Answered by Sayyidi Habib Umar bin Hafiz (may Allah protect him and benefit us by him)
Islam is supposed to be easy but I am finding it hard to practise. How can we reconcile between this ease and hardship?
All good things are not beyond a person’s capacity to attain but they are only attained through effort. Even in worldly affairs, effort is required to attain one’s goals. If we look at the religion from the perspective that it does not give us obligations which we are unable to fulfil, we find ease in it. In addition to this, we find that whenever we act upon the injunctions of the religion we receive great openings, gentleness and assistance from Allah. When the spirit begins to find pleasure in acts of worship and the person begins to appreciate the inner beauty of the religion, all physical hardship becomes easy to bear. In fact, the hardship which the lower self experiences – which has been likened to holding on to a hot coal – is transformed into pleasure which the spirit experiences. When Sayyiduna Bilal was asked how he bore the pain of being tortured in Makkah, he said that he caused the sweetness of faith which he was tasting to overcome the pain of torture.

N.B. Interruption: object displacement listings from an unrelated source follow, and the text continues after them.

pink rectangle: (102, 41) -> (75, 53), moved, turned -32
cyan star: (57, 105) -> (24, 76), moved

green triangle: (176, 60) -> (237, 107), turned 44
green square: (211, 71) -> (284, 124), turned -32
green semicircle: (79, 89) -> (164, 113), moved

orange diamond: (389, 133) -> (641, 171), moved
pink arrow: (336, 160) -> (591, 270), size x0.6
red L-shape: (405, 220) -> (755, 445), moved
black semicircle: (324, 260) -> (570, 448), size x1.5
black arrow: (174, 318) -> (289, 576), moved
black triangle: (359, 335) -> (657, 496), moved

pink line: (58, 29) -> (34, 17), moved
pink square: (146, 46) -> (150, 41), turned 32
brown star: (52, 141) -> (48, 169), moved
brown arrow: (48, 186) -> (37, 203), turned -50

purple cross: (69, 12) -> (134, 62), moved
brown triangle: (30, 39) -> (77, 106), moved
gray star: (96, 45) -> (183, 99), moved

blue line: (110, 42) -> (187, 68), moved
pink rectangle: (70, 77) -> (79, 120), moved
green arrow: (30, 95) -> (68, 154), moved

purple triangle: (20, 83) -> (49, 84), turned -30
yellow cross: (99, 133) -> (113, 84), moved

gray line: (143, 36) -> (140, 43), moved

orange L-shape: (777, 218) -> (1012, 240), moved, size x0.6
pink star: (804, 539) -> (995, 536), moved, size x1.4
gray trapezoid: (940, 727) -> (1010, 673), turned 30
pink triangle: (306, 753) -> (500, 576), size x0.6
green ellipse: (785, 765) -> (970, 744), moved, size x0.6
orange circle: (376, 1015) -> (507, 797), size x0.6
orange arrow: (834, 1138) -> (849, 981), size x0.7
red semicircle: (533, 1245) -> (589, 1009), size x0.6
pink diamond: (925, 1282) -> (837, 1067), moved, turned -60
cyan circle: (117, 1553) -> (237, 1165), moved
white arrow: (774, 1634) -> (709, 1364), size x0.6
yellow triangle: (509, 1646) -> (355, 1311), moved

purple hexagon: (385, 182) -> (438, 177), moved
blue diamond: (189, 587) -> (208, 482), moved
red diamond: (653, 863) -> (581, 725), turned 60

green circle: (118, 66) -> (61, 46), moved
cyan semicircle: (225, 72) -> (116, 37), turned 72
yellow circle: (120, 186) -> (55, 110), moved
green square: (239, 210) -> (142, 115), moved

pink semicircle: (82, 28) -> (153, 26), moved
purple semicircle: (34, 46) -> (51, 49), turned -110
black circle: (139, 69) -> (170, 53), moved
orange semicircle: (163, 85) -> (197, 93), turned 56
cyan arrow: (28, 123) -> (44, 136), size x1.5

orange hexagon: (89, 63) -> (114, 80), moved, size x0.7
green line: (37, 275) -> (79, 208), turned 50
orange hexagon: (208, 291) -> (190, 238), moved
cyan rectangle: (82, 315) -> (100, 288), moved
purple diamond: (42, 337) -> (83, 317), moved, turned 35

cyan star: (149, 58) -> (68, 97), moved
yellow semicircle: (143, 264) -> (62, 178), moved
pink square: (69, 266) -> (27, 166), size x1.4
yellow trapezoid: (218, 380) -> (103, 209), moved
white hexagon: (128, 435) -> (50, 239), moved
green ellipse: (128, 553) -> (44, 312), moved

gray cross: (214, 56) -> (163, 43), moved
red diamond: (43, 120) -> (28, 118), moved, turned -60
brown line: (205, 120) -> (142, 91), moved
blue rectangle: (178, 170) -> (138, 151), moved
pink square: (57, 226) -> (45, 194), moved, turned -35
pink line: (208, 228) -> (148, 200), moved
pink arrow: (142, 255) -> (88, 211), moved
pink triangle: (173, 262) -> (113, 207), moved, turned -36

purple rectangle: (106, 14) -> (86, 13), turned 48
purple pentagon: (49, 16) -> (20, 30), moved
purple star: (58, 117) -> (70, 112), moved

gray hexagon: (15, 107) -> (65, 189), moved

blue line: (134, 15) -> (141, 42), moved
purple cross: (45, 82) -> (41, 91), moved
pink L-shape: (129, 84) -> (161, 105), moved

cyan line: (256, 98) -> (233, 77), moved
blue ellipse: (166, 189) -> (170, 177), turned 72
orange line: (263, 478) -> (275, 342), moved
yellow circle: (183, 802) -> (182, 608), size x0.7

The religion is easy to practise but the soul goes through difficulty in establishing it in the best way. There is no contradiction in this. What makes it seem more difficult is that the majority of people around us do not practise it. The Prophet ﷺ said: “This religion began as something strange and it will return once again as something strange, so good tidings to the strangers who bring life to the affairs of my Sunnah which people had caused to die.”